Sep 01 2009
2nd battalion – Gibraltar
The battalion officers have been in Gibraltar long enough to share the opinion of a previous visitor that duty in the Gibraltar garrison is little better than prison. Their only entertainment is what they themselves can devise although, for the more bookish, there is an excellent library. At least the weather is becoming more temperate, relieving them from the dazzling reflection of the sun off the Rock which is blinding in its intensity. Also, with the Spanish now our allies, the officers have the possibility of undertaking some short expeditions beyond the confines of Gibraltar itself. For the men, the main temptation is a crude wine called black-strap which is cheap and widely on sale, leading to a permanent problem of drunkenness. Despite this, and despite the continuing sickness, the battalion is becoming acclimatised to the conditions of the Peninsula.
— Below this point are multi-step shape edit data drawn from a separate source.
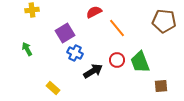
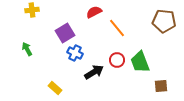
black arrow: moved 1 px right, 1 px down
yellow rectangle: moved 2 px right
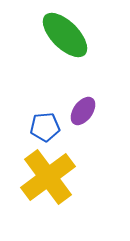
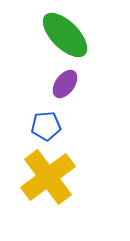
purple ellipse: moved 18 px left, 27 px up
blue pentagon: moved 1 px right, 1 px up
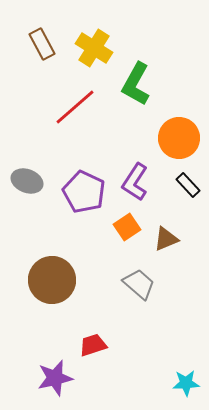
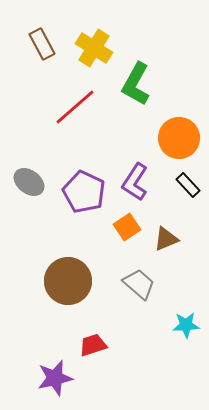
gray ellipse: moved 2 px right, 1 px down; rotated 16 degrees clockwise
brown circle: moved 16 px right, 1 px down
cyan star: moved 58 px up
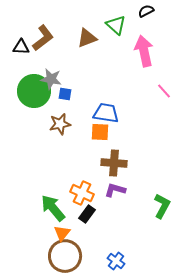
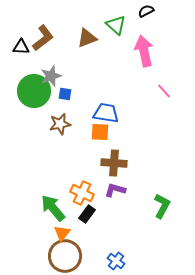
gray star: moved 3 px up; rotated 30 degrees counterclockwise
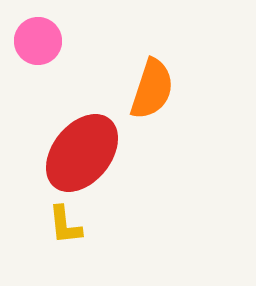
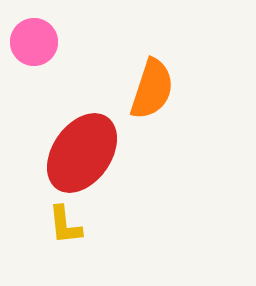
pink circle: moved 4 px left, 1 px down
red ellipse: rotated 4 degrees counterclockwise
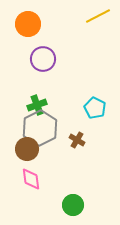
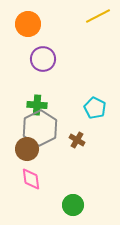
green cross: rotated 24 degrees clockwise
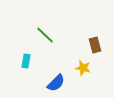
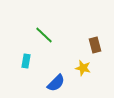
green line: moved 1 px left
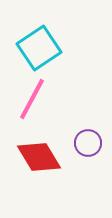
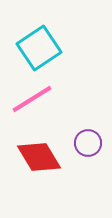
pink line: rotated 30 degrees clockwise
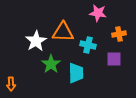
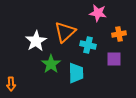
orange triangle: moved 2 px right; rotated 45 degrees counterclockwise
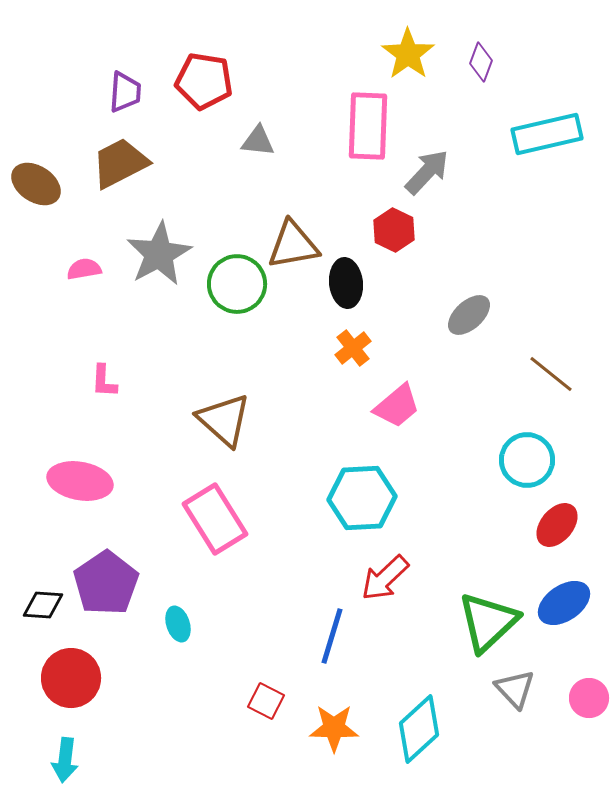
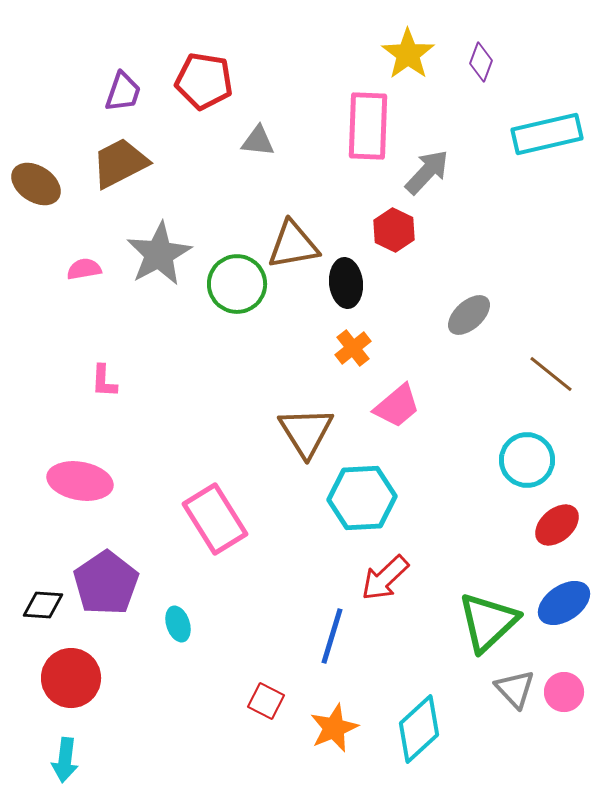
purple trapezoid at (125, 92): moved 2 px left; rotated 15 degrees clockwise
brown triangle at (224, 420): moved 82 px right, 12 px down; rotated 16 degrees clockwise
red ellipse at (557, 525): rotated 9 degrees clockwise
pink circle at (589, 698): moved 25 px left, 6 px up
orange star at (334, 728): rotated 24 degrees counterclockwise
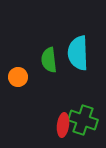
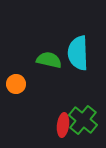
green semicircle: rotated 110 degrees clockwise
orange circle: moved 2 px left, 7 px down
green cross: rotated 20 degrees clockwise
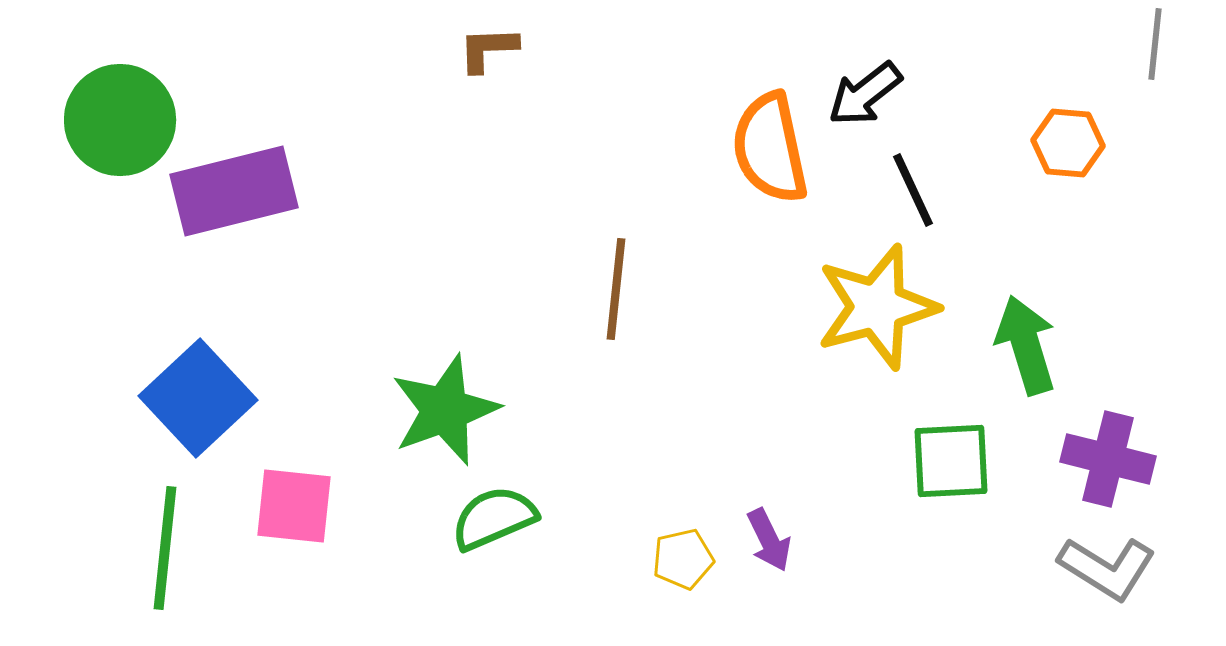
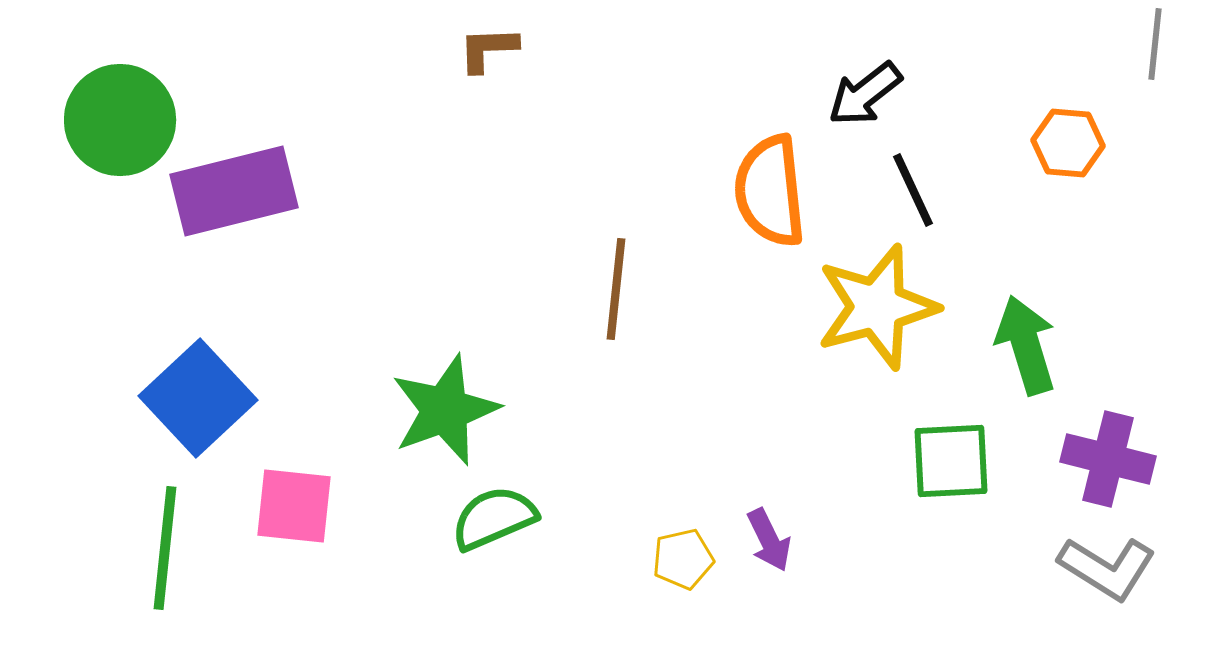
orange semicircle: moved 43 px down; rotated 6 degrees clockwise
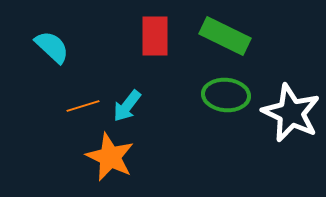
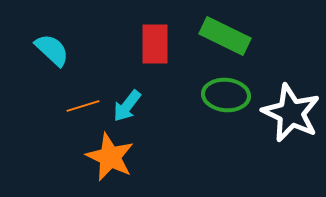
red rectangle: moved 8 px down
cyan semicircle: moved 3 px down
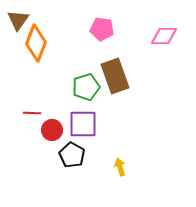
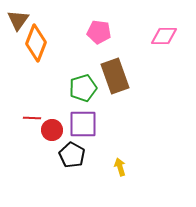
pink pentagon: moved 3 px left, 3 px down
green pentagon: moved 3 px left, 1 px down
red line: moved 5 px down
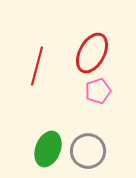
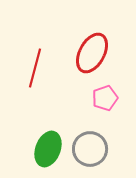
red line: moved 2 px left, 2 px down
pink pentagon: moved 7 px right, 7 px down
gray circle: moved 2 px right, 2 px up
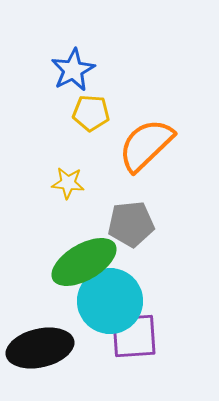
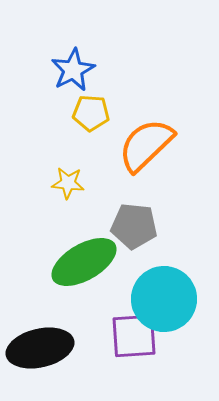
gray pentagon: moved 3 px right, 2 px down; rotated 12 degrees clockwise
cyan circle: moved 54 px right, 2 px up
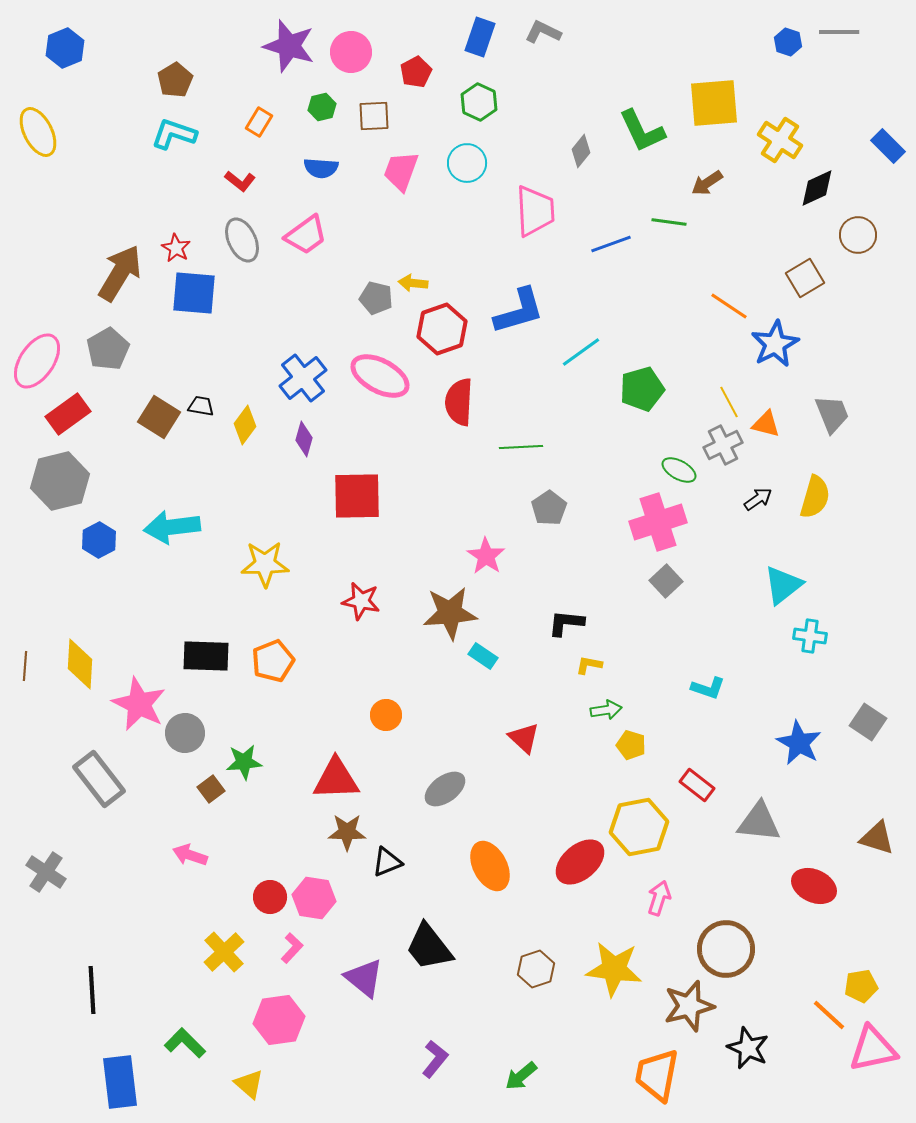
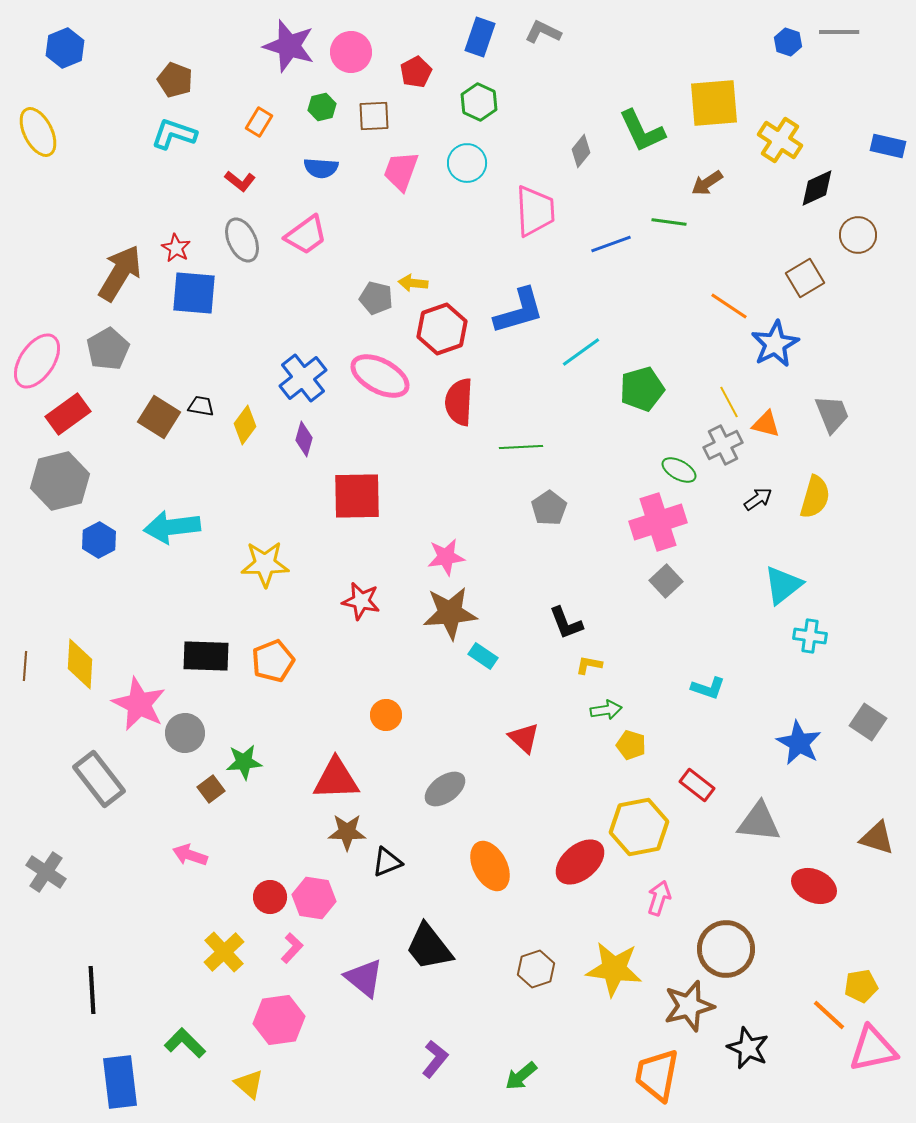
brown pentagon at (175, 80): rotated 20 degrees counterclockwise
blue rectangle at (888, 146): rotated 32 degrees counterclockwise
pink star at (486, 556): moved 40 px left, 1 px down; rotated 30 degrees clockwise
black L-shape at (566, 623): rotated 117 degrees counterclockwise
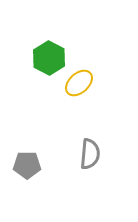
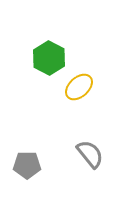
yellow ellipse: moved 4 px down
gray semicircle: rotated 44 degrees counterclockwise
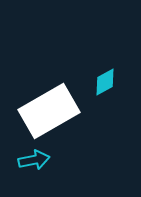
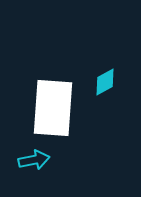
white rectangle: moved 4 px right, 3 px up; rotated 56 degrees counterclockwise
Lieutenant White and Ensigns Heaviside, Kettlewell and Garvey are now officially effective in the first battalion, but remain with the second.
The process of bringing the number of NCOs up to strength has been completed. The promotion of John Connor, John Masterson, Alex Murdagh, John Morisey and William Lovell means that there are now 43 sergeants with the battalion and another five on detached duties. John Gannon and Thomas Thorne, both promoted from private, have brought the complement of corporals to 47, seven of whom are on detached duties, mainly recruiting.
There have been no demotions.
1st Battalion – Trichinopoly
Fort at Hyderabad. Photograph by Sukanto Debnash.
Lieutenant Richardson has been given a month’s leave until the 20th September.
Captain Bircham and Ensign Napper remain with the 19th Native Infantry. This unit was involved in the beginning of the disturbances involving the Company officers, and is felt to need the presence of regular army officers to maintain order.
News has arrived in Madras that the Governor General, Lord Minto (a civilian), is on his way to deal with the unrest among the Company’s European officers, much of which has now taken the form of outright mutiny.
Lord Minto, Governor General of India, 1807-13
This news has had the beneficial effect of persuading most of the officers, particularly those at Hyderabad, to offer their surrender in return for a general pardon. Sir George Barlow, however, intends to pursue the mutineers and ensure that they are punished. He seems unable to grasp that his own provocative and uncompromising behaviour has made the situation much worse than it might have been. Senior army officers are still trying to persuade him to moderate his attitude, without success. At least Colonel Wilkinson has the satisfaction of knowing that his firm action meant the trouble in the Southern Division was effectively nipped in the bud.
Depot – Wakefield and recruiting
The depot has completed its first return.
Captain Spawforth and Quartermaster Kingsley are at Wakefield, where four recruits have been received from Ireland. One of these has already been sent to join the second battalion in Gibraltar.
Meanwhile, recruiting detachments are continuing their activities in Sleaford, Cambridge, Glasgow, Dublin and Galway.
Barracks in Dublin, photgraph by sftrajan
Corporal Jonathan Johnson has been promoted to sergeant.